- [WORK INSTRUCTIONS] Word for word, print all of the lines below.
──────── GIVEN RECORDS ────────
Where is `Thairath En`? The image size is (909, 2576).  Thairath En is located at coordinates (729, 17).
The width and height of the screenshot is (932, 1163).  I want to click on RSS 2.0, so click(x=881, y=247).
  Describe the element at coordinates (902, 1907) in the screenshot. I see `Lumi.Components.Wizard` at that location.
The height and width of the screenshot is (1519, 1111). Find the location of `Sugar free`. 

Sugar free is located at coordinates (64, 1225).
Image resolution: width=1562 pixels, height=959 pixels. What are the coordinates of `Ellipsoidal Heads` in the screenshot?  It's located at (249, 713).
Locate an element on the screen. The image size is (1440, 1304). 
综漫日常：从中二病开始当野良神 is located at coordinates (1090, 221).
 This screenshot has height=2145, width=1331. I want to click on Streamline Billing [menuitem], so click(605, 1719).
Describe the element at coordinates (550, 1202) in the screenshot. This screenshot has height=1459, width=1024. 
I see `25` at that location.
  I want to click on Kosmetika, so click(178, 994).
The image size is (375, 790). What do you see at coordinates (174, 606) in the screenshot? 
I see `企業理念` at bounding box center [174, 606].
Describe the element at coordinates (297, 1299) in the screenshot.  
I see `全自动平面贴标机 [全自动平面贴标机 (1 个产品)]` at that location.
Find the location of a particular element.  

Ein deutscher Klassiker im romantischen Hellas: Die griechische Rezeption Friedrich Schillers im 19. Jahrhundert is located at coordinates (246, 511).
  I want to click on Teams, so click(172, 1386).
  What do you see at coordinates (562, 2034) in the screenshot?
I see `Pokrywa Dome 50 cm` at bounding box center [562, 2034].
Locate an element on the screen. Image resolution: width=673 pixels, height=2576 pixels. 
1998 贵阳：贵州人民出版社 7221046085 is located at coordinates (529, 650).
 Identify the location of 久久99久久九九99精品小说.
────────
- [RESPONSE TO THIS EXERCISE]
Where is `Thairath En`? The image size is (909, 2576).  Thairath En is located at coordinates (729, 17).
The width and height of the screenshot is (932, 1163).  I want to click on RSS 2.0, so click(x=881, y=247).
  Describe the element at coordinates (902, 1907) in the screenshot. I see `Lumi.Components.Wizard` at that location.
The height and width of the screenshot is (1519, 1111). Find the location of `Sugar free`. 

Sugar free is located at coordinates (64, 1225).
Image resolution: width=1562 pixels, height=959 pixels. What are the coordinates of `Ellipsoidal Heads` in the screenshot?  It's located at (249, 713).
Locate an element on the screen. The image size is (1440, 1304). 
综漫日常：从中二病开始当野良神 is located at coordinates (1090, 221).
 This screenshot has height=2145, width=1331. I want to click on Streamline Billing [menuitem], so click(605, 1719).
Describe the element at coordinates (550, 1202) in the screenshot. This screenshot has height=1459, width=1024. 
I see `25` at that location.
  I want to click on Kosmetika, so click(178, 994).
The image size is (375, 790). What do you see at coordinates (174, 606) in the screenshot? 
I see `企業理念` at bounding box center [174, 606].
Describe the element at coordinates (297, 1299) in the screenshot.  
I see `全自动平面贴标机 [全自动平面贴标机 (1 个产品)]` at that location.
Find the location of a particular element.  

Ein deutscher Klassiker im romantischen Hellas: Die griechische Rezeption Friedrich Schillers im 19. Jahrhundert is located at coordinates (246, 511).
  I want to click on Teams, so click(172, 1386).
  What do you see at coordinates (562, 2034) in the screenshot?
I see `Pokrywa Dome 50 cm` at bounding box center [562, 2034].
Locate an element on the screen. Image resolution: width=673 pixels, height=2576 pixels. 
1998 贵阳：贵州人民出版社 7221046085 is located at coordinates (529, 650).
 Identify the location of 久久99久久九九99精品小说.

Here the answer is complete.